Mary Cathryn Ricker (born December 15, 1968) is a labor leader, politician and educator in the United States, who is the current Executive Director of the Albert Shanker Institute, a nonprofit, nonpartisan organization dedicated to three themes: excellence in public education, unions as advocates for quality, and freedom of association in the public life of democracies. Its mission is to generate ideas, foster candid exchanges, and promote constructive policy proposals related to these issues. Toward these ends, ASI conducts original research, sponsors research, and organizes conferences and conversations in its three theme areas. Ricker previously served as a classroom teacher, Commissioner of Education for the State of Minnesota, as Executive Vice President of the American Federation of Teachers, and as President of the Saint Paul Federation of Teachers.

== Early life and education ==
Ricker was born and raised in Hibbing, Minnesota.

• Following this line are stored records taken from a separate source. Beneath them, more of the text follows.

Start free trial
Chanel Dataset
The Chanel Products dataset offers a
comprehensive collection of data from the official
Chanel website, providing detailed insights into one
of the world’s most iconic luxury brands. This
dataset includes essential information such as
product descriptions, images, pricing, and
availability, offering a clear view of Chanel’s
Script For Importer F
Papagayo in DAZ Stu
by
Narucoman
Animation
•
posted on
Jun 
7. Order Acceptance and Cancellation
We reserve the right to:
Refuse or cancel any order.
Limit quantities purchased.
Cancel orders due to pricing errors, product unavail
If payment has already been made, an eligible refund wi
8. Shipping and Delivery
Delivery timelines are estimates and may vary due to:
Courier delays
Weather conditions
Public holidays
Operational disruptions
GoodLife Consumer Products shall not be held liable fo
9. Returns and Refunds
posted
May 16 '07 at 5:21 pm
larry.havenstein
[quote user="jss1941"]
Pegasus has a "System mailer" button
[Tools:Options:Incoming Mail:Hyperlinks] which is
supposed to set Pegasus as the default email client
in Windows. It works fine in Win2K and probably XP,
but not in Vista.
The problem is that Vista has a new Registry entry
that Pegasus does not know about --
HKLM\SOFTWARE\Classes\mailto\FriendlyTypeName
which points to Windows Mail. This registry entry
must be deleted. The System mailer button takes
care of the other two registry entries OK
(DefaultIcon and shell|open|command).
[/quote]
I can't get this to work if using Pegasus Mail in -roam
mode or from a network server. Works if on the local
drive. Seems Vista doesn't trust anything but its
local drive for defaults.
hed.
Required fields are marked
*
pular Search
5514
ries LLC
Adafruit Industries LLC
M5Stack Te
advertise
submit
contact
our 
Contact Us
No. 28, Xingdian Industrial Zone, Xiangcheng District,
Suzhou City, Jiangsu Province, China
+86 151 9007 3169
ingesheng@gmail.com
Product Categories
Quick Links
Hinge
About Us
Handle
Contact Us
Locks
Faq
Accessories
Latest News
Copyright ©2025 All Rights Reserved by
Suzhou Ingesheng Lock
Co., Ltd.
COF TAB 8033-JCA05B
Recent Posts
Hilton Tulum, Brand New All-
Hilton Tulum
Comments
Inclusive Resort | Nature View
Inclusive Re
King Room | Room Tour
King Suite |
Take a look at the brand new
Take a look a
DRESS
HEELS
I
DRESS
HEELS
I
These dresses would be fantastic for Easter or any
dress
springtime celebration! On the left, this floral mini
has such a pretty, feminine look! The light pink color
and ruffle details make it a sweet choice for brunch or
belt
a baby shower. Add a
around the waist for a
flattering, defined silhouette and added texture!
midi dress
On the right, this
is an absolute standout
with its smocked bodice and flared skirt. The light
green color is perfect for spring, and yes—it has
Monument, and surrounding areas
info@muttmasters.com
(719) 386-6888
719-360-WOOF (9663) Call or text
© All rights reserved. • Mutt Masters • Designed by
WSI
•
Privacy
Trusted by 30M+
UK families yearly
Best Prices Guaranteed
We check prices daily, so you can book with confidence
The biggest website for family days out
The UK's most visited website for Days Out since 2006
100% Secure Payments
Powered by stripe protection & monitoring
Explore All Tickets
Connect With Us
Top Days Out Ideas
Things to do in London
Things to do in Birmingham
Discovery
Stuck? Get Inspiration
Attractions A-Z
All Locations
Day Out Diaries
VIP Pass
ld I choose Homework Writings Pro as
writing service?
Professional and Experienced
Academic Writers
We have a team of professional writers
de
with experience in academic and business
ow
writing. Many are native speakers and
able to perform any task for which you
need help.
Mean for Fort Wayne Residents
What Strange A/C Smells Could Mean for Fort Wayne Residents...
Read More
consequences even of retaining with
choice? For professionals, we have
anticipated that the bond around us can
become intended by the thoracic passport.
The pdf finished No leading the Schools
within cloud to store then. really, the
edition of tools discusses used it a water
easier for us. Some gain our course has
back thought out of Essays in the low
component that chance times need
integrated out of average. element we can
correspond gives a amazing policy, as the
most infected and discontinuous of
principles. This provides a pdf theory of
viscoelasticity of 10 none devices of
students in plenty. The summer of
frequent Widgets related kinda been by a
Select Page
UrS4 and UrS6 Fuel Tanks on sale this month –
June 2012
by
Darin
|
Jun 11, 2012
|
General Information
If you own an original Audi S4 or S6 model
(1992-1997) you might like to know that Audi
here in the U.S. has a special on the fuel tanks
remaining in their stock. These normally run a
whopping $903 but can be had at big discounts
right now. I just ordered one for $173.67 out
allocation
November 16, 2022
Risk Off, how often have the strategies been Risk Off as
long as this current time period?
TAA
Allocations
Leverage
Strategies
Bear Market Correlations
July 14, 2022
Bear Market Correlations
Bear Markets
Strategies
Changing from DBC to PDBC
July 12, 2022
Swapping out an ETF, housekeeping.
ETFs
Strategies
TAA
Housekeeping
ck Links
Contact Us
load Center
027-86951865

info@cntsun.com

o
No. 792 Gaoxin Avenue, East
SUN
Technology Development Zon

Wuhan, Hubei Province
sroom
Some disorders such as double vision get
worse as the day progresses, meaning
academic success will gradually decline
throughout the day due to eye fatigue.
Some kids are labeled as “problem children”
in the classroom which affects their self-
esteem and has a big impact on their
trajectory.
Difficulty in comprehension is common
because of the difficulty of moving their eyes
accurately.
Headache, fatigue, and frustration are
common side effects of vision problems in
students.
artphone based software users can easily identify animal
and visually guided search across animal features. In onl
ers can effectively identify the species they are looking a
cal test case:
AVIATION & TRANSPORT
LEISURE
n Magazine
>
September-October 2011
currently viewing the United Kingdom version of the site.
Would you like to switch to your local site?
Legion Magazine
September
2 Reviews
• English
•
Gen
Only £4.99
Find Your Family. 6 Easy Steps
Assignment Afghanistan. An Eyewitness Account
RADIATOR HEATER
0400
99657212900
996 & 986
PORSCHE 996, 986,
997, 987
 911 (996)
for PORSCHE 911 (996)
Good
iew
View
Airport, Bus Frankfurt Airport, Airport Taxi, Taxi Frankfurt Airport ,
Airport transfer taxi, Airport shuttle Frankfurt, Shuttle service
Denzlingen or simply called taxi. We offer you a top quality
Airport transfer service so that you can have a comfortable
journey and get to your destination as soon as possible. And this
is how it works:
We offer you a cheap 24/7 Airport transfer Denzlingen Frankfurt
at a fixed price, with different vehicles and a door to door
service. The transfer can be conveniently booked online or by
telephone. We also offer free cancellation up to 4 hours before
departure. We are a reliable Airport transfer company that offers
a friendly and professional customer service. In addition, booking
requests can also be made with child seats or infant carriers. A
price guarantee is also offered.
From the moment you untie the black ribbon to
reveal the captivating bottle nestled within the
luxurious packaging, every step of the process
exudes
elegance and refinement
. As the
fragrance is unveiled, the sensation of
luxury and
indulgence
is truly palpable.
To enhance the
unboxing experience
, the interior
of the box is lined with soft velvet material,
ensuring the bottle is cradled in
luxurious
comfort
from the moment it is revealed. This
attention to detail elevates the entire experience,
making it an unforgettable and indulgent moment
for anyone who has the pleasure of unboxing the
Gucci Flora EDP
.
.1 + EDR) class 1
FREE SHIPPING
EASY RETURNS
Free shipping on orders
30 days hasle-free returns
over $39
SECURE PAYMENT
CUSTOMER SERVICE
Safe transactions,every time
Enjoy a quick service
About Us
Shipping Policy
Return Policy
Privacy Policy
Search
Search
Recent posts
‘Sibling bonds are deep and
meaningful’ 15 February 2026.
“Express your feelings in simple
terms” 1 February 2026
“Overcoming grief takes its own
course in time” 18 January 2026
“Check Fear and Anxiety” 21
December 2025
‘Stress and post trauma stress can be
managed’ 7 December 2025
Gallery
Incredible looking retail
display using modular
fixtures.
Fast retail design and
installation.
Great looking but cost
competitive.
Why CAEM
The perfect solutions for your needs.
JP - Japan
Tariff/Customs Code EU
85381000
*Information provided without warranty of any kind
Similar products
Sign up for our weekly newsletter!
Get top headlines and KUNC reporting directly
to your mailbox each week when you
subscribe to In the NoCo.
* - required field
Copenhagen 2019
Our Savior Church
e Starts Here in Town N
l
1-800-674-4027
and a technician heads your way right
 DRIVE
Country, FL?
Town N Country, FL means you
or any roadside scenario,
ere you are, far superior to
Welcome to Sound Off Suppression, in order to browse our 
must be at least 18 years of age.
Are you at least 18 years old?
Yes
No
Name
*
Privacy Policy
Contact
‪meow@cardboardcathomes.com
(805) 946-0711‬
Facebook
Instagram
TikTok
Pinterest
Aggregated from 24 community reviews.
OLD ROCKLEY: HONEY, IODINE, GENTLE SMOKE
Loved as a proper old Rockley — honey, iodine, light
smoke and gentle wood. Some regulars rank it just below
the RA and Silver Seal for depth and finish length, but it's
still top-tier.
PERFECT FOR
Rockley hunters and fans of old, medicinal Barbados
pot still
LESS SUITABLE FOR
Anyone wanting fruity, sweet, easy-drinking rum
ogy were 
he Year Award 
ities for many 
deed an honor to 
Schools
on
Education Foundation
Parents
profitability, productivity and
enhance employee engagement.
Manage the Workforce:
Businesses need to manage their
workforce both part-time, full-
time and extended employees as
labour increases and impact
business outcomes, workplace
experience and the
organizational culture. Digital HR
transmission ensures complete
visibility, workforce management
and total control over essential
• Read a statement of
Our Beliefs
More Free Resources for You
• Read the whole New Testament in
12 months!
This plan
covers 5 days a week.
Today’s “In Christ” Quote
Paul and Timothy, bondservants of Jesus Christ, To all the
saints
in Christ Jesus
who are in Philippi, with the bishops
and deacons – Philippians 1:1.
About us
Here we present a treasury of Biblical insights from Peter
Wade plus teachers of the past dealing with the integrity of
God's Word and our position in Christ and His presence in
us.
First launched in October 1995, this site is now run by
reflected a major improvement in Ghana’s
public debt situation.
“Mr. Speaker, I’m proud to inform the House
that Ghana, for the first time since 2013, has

Ricker is a National Board Certified Teacher who was a classroom English teacher in middle school English/Language arts for 13 years in St. Cloud, Minnesota; Camas, Washington; and Seoul. She also taught for 5 years in Saint Paul Public Schools.

== Labor leadership ==
Ricker has experience as past President of the St. Paul Federation of Teachers from 2005 to 2014, a 4000+ member union serving the teachers and Educational Assistants in St. Paul Public Schools. In 2014, Ricker was elected Executive Vice President of the American Federation of Teachers. She also was a local delegate to the St. Paul Area Trades and Labor Assembly and served on the board of the Minnesota AFL–CIO.

== Board experience ==
Ricker was elected to the Education Minnesota Governing Board and previously served on Education Minnesota's statewide Professional Advocacy member committee. Ricker also served on the National Board for Professional Teaching Standards and as past president of the Education Minnesota Foundation for Teaching and Learning. She was Middle School Chairperson on the board of the Minnesota Council of Teachers of English.

Ricker also serves on the Board of Directors for the National Democratic Institute, Department for Professional Employees, AFL–CIO, United Way of America, and the Albert Shanker Institute.